▶ [PROBLEM TO WORK ON]: Nothing but the lines from the one with "О нас (116, 138)" through the end of the data should be set down, each exactly as written, and no picture should be included.

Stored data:
####################
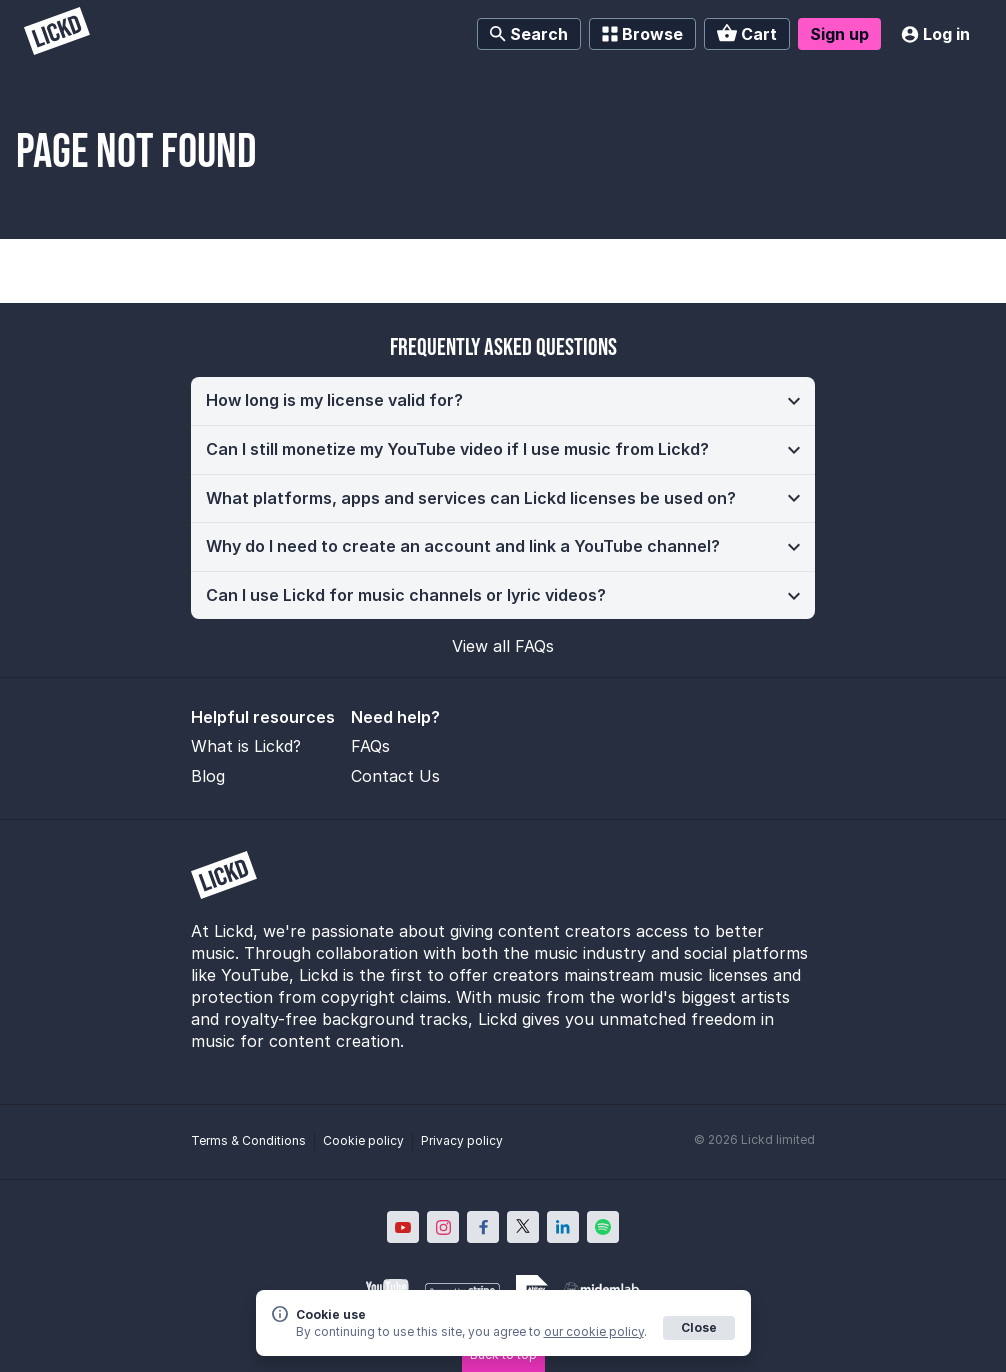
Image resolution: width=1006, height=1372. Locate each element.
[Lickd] (57, 33)
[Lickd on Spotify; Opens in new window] (603, 1227)
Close (699, 1327)
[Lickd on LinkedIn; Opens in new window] (563, 1227)
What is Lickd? (246, 746)
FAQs (370, 746)
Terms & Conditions (248, 1140)
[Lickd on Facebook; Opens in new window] (483, 1227)
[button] (503, 401)
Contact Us (395, 776)
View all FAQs (503, 646)
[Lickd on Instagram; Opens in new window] (443, 1227)
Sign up (839, 34)
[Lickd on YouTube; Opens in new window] (403, 1227)
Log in (935, 34)
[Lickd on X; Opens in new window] (523, 1227)
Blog (208, 776)
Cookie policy (363, 1140)
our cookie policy (594, 1331)
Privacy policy (462, 1140)
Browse (642, 34)
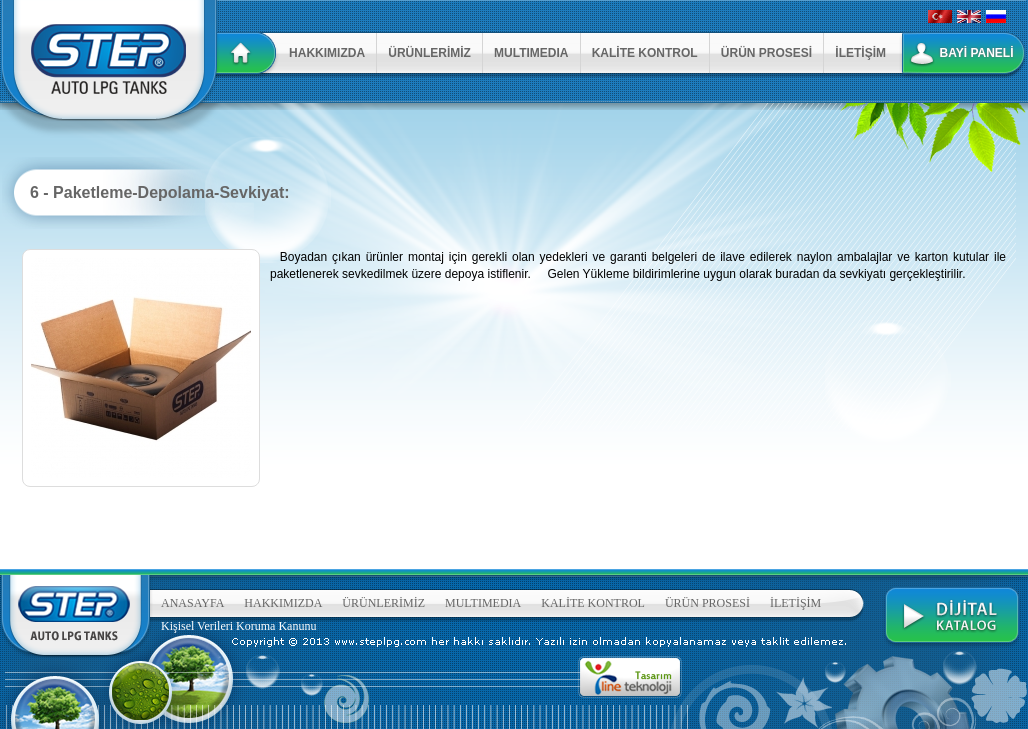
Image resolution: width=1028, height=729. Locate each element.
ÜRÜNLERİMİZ (429, 53)
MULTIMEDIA (531, 53)
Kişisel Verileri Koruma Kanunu (238, 626)
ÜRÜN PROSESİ (766, 53)
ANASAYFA (192, 603)
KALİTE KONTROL (645, 53)
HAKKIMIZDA (327, 53)
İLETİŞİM (860, 53)
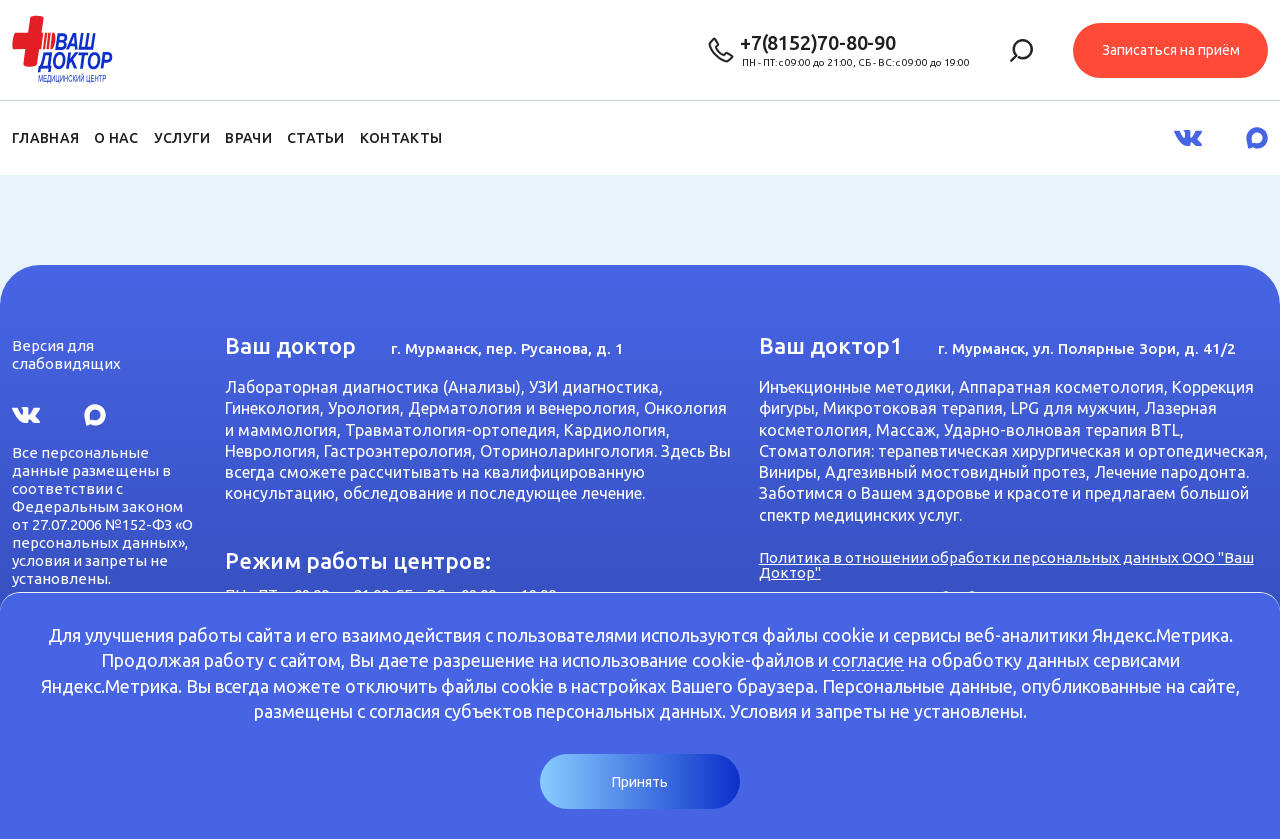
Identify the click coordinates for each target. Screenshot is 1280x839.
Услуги (182, 138)
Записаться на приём (1171, 50)
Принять (640, 782)
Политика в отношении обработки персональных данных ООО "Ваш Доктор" (1006, 565)
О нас (116, 138)
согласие (868, 660)
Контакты (401, 138)
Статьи (316, 138)
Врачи (248, 138)
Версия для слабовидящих (66, 354)
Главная (45, 138)
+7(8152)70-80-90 (818, 42)
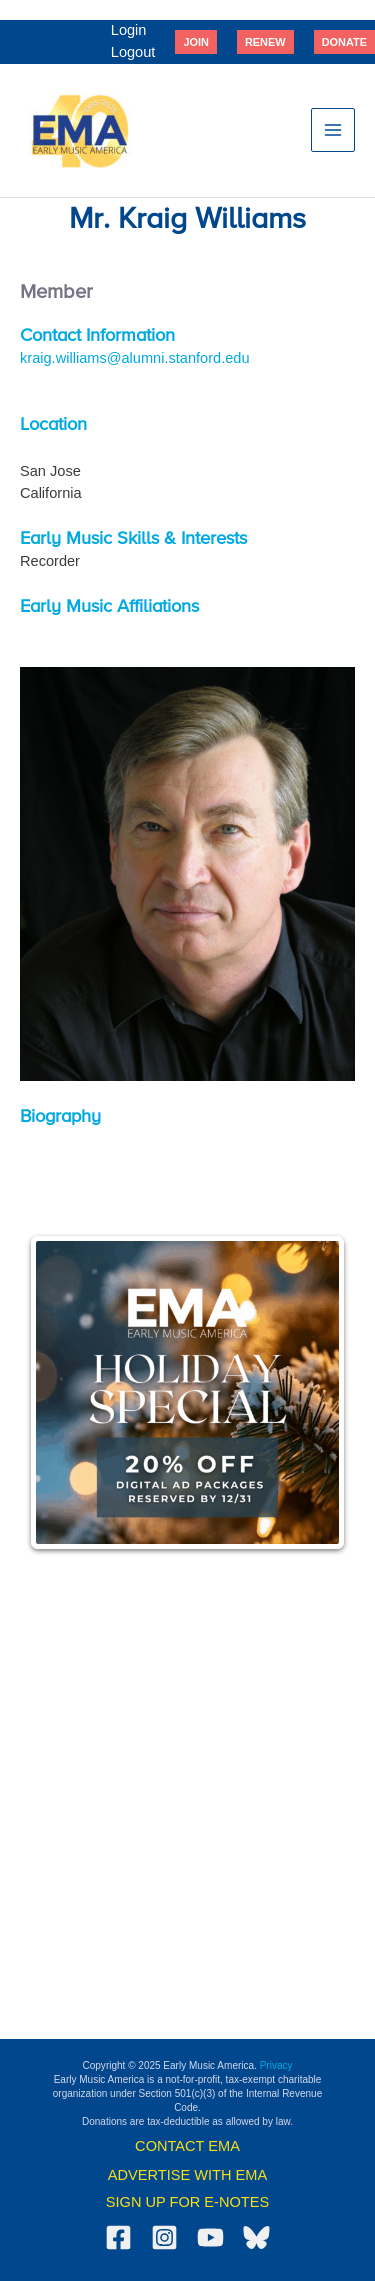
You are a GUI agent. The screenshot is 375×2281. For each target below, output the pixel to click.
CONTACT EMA (187, 2146)
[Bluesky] (256, 2237)
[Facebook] (118, 2237)
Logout (133, 52)
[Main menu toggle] (333, 130)
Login (129, 30)
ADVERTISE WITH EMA (187, 2175)
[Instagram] (164, 2237)
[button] (196, 42)
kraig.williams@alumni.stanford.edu (135, 358)
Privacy (276, 2065)
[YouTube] (210, 2237)
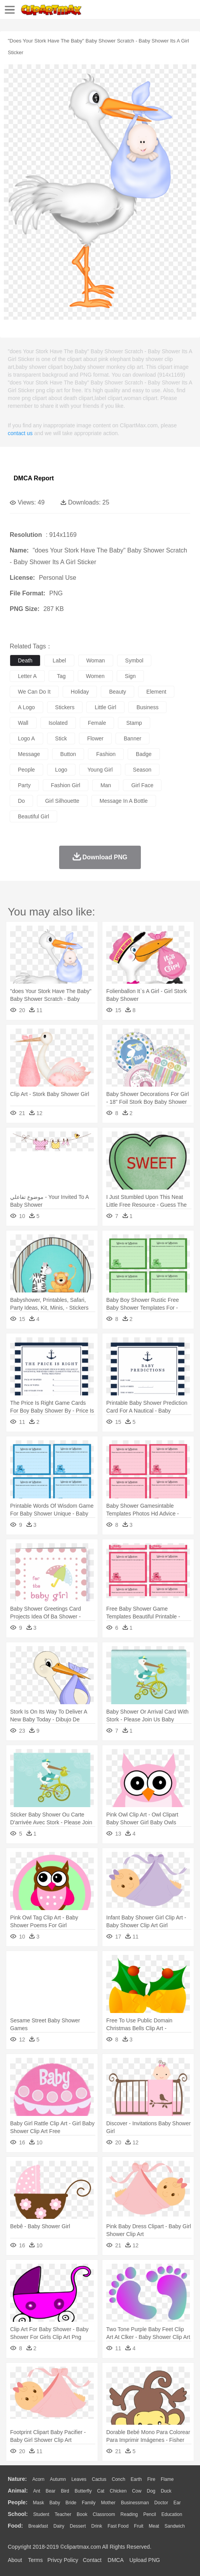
####################
▶ [YOUR SOLUTION]:
О нас (116, 138)
согласие (868, 660)
Контакты (401, 138)
Статьи (316, 138)
Врачи (248, 138)
Версия для слабовидящих (66, 354)
Главная (45, 138)
+7(8152)70-80-90 (818, 42)
You are a GUI agent. The screenshot is 375×2281. For each target below, output the pixel to click.
CONTACT EMA (187, 2146)
[Bluesky] (256, 2237)
[Facebook] (118, 2237)
Logout (133, 52)
[Main menu toggle] (333, 130)
Login (129, 30)
ADVERTISE WITH EMA (187, 2175)
[Instagram] (164, 2237)
[button] (196, 42)
kraig.williams@alumni.stanford.edu (135, 358)
Privacy (276, 2065)
[YouTube] (210, 2237)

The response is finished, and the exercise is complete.